» **Task item**: What you return should be the entries, unchanged, without their pictures.

================================

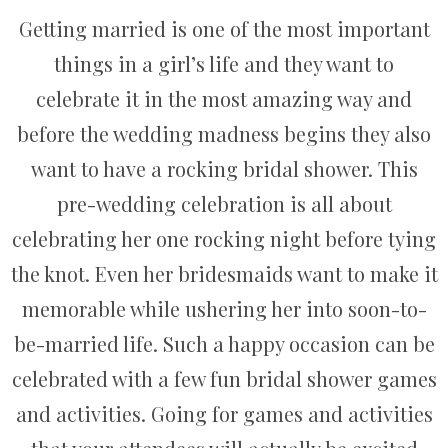
Getting married is one of the most important
things in a girl’s life and they want to
celebrate it in the most amazing way and
before the wedding madness begins they also
want to have a rocking bridal shower. This
pre-wedding celebration is all about
celebrating her one rocking night before tying
the knot. Even her bridesmaids want to make it
memorable while ushering her into soon-to-
be-married life. Such a happy occasion can be
celebrated with a few fun bridal shower games
and activities. Going for games and activities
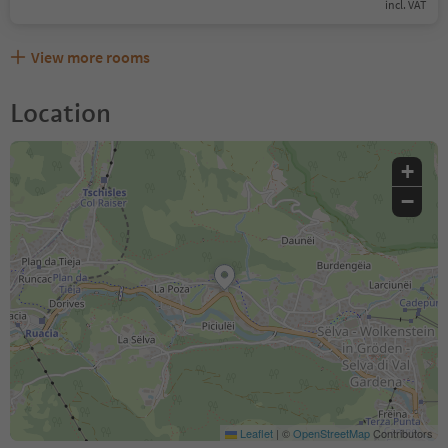
incl. VAT
View more rooms
Location
+
−
Leaflet
|
©
OpenStreetMap
Contributors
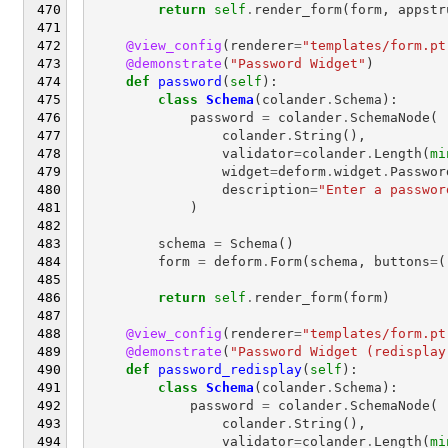
return
self
.
render_form
(
form
,
appstr
@view_config
(
renderer
=
"templates/form.pt
@demonstrate
(
"Password Widget"
)
def
password
(
self
):
class
Schema
(
colander
.
Schema
):
password
=
colander
.
SchemaNode
(
colander
.
String
(),
validator
=
colander
.
Length
(
mi
widget
=
deform
.
widget
.
Passwor
description
=
"Enter a passwor
)
schema
=
Schema
()
form
=
deform
.
Form
(
schema
,
buttons
=
(
return
self
.
render_form
(
form
)
@view_config
(
renderer
=
"templates/form.pt
@demonstrate
(
"Password Widget (redisplay
def
password_redisplay
(
self
):
class
Schema
(
colander
.
Schema
):
password
=
colander
.
SchemaNode
(
colander
.
String
(),
validator
=
colander
.
Length
(
mi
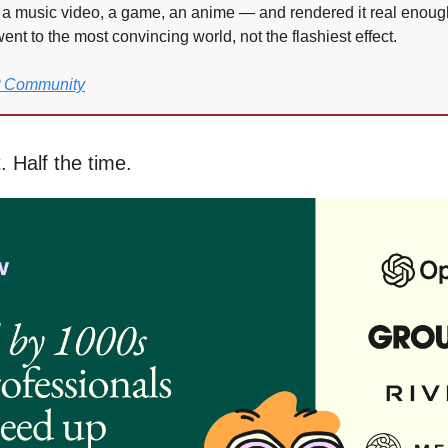
 a music video, a game, an anime — and rendered it real enough t
ent to the most convincing world, not the flashiest effect.
P Community
. Half the time.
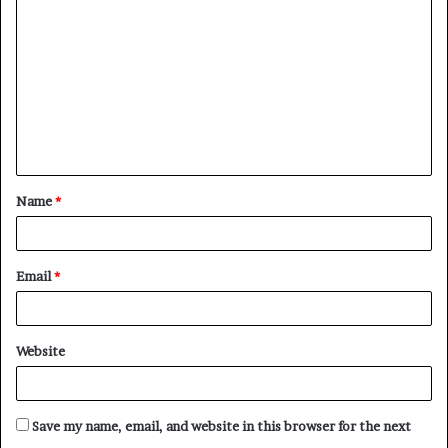
o
m
m
e
n
t
Name
*
*
Email
*
Website
Save my name, email, and website in this browser for the next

================================

» **Solution to this task**:
Getting married is one of the most important
things in a girl’s life and they want to
celebrate it in the most amazing way and
before the wedding madness begins they also
want to have a rocking bridal shower. This
pre-wedding celebration is all about
celebrating her one rocking night before tying
the knot. Even her bridesmaids want to make it
memorable while ushering her into soon-to-
be-married life. Such a happy occasion can be
celebrated with a few fun bridal shower games
and activities. Going for games and activities
incl. VAT
View more rooms
Location
+
−
Leaflet
|
©
OpenStreetMap
Contributors
return
self
.
render_form
(
form
,
appstr
@view_config
(
renderer
=
"templates/form.pt
@demonstrate
(
"Password Widget"
)
def
password
(
self
):
class
Schema
(
colander
.
Schema
):
password
=
colander
.
SchemaNode
(
colander
.
String
(),
validator
=
colander
.
Length
(
mi
widget
=
deform
.
widget
.
Passwor
description
=
"Enter a passwor
)
schema
=
Schema
()
form
=
deform
.
Form
(
schema
,
buttons
=
(
return
self
.
render_form
(
form
)
@view_config
(
renderer
=
"templates/form.pt
@demonstrate
(
"Password Widget (redisplay
def
password_redisplay
(
self
):
class
Schema
(
colander
.
Schema
):
password
=
colander
.
SchemaNode
(
colander
.
String
(),
validator
=
colander
.
Length
(
mi
 a music video, a game, an anime — and rendered it real enough t
ent to the most convincing world, not the flashiest effect.
P Community
. Half the time.
o
m
m
e
n
t
Name
*
*
Email
*
Website
Save my name, email, and website in this browser for the next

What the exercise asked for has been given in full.